Or what it says about the specific subset of words that are used in crossword puzzles. I find this article very interesting because it does outline some general trends in language usage (the migration in foreign language words, for example), but one could also draw the conclusion that Ulee's Gold is America's favorite movie from crosswords.
Maybe this already exists but I could see crosswords, etc (ex, Jeopardy-like A&Qs), being used as a learning tool for things like geography and history, allowing students to mentally visualize subject-specific associations (ie, including backwards and sideways) rather than just memorize first-this-then-that type facts.
One could throw in identical problems here and there, either stated exactly the same way or differently, in order to create spaced-repition learning, as well as an inside-out understanding of the subject.
To give a random example - US geography, and if the student enjoys it or does well, let them continue on with it and grade them on the successive tests for State-specific or foreign country geography, for example. Throw in historical changes to make it multidisciplinary. In other words, let students explore their interests within the larger subject, rather than standardizing everything for everyone.
It's heartening to hear you think it's a good idea, because I actually run a foreign languages learning site which uses bilingual crosswords for vocabulary memorization, and until now it has experienced an extremely lukewarm reception from teachers. Well, I had a hunch this kind of learning puzzles were a better fit for autodidacts anyway.
Uber (a car service) is no longer clued as a German preposition (over or above)
Perhaps because it isn't? The latter is written with an umlaut.
(Note that umlauts can actually be a distinguishing factor for very different meanings, e.g., "schwül"->humid vs "schwul"->gay. In the case of "uber", there is simply no such word in the German language; the preposition is "über".)
(Note also that in cases of typed German where there is not umlaut key available, the standard way to transcribe is to insert an "e" after the vowel. So you would write "ueber" for the German preposition.)
Edit: And why don't they look up the transliteration rules before? I mean: I only know few words of Esperanto, but I know the transliteration rules for the letters in the Esperanto alphabet that are not ASCII characters: https://en.wikipedia.org/wiki/Esperanto_orthography#ASCII_tr...
We like their food, and we are never squeamish about culturally appropriating any tasty food or food terms or language in general. Everyone loves tacos, no matter their feelings on illegal immigration or whatever.
Also see ancestry, there are 50M people of German ancestry in the USA, and only 80M people of Germany ancestry in Germany itself.

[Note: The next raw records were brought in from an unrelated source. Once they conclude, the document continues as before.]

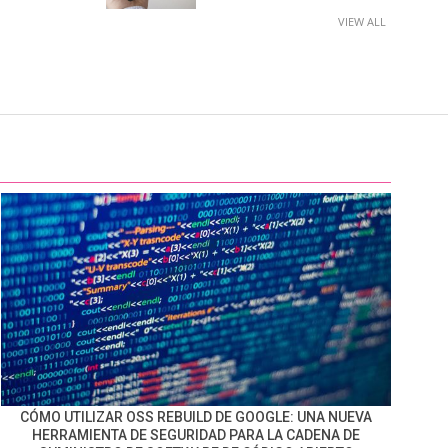
VIEW ALL
CÓMO UTILIZAR OSS REBUILD DE GOOGLE: UNA NUEVA
HERRAMIENTA DE SEGURIDAD PARA LA CADENA DE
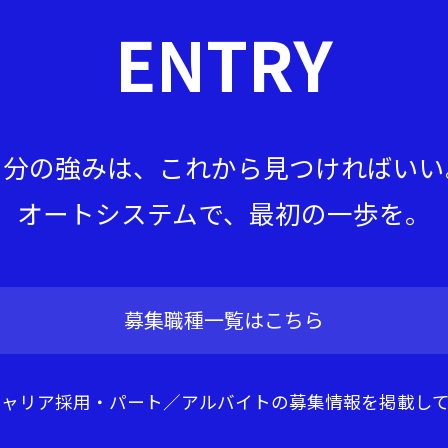
ENTRY
自分の強みは、これから見つければいい
オートシステムで、最初の一歩を。
募集職種一覧はこちら
キャリア採用・パート／アルバイトの募集情報を掲載して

We're a big enough fraction of the total that if we feel like changing language rules, we have enough people to make it stick, at least as a weird local dialect.

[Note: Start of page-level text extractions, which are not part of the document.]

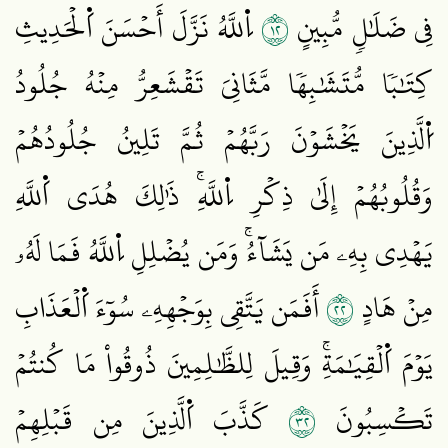
٢١
فِي ضَلَٰلٖ مُّبِينٍ
اِ۬للَّهُ نَزَّلَ أَحۡسَنَ اَ۬لۡحَدِيثِ
كِتَٰبٗا مُّتَشَٰبِهٗا مَّثَانِيَ تَقۡشَعِرُّ مِنۡهُ جُلُودُ
اُ۬لَّذِينَ يَخۡشَوۡنَ رَبَّهُمۡ ثُمَّ تَلِينُ جُلُودُهُمۡ
وَقُلُوبُهُمۡ إِلَىٰ ذِكۡرِ اِ۬للَّهِۚ ذَٰلِكَ هُدَى اَ۬للَّهِ
يَهۡدِي بِهِۦ مَن يَشَآءُۚ وَمَن يُضۡلِلِ اِ۬للَّهُ فَمَا لَهُۥ
٢٢
مِنۡ هَادٍ
أَفَمَن يَتَّقِي بِوَجۡهِهِۦ سُوٓءَ اَ۬لۡعَذَابِ
يَوۡمَ اَ۬لۡقِيَٰمَةِۚ وَقِيلَ لِلظَّٰلِمِينَ ذُوقُواْ مَا كُنتُمۡ
٢٣
تَكۡسِبُونَ
كَذَّبَ اَ۬لَّذِينَ مِن قَبۡلِهِمۡ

> we are never squeamish about culturally appropriating any tasty food or food terms or language in general.
Only if they're sufficiently Americanized (c.f. (a) the kind of Chinese food you get in this country and (b) Anglophones getting really fussy about sportscasters pronouncing Hispanic names using Spanish vowels)
Changing letters without first trying to understand why they are there in German (the same holds for my Esperanto example) simply shows that one is clearly not interested in the language/culture - in other words: An utter disrespect. On the other hand: Trying to understand, but simply failing is OK (yes, conjugating and declining words is quite ugly in German; even some Germans do it wrong).
> We're a big enough fraction of the total that if we feel like changing language rules, we have enough people to make it stick, at least as a weird local dialect.
To be able to challenge the language rules, you first have to understand them quite a bit. It is quite a difference between challenging language rules vs. simply not understanding them.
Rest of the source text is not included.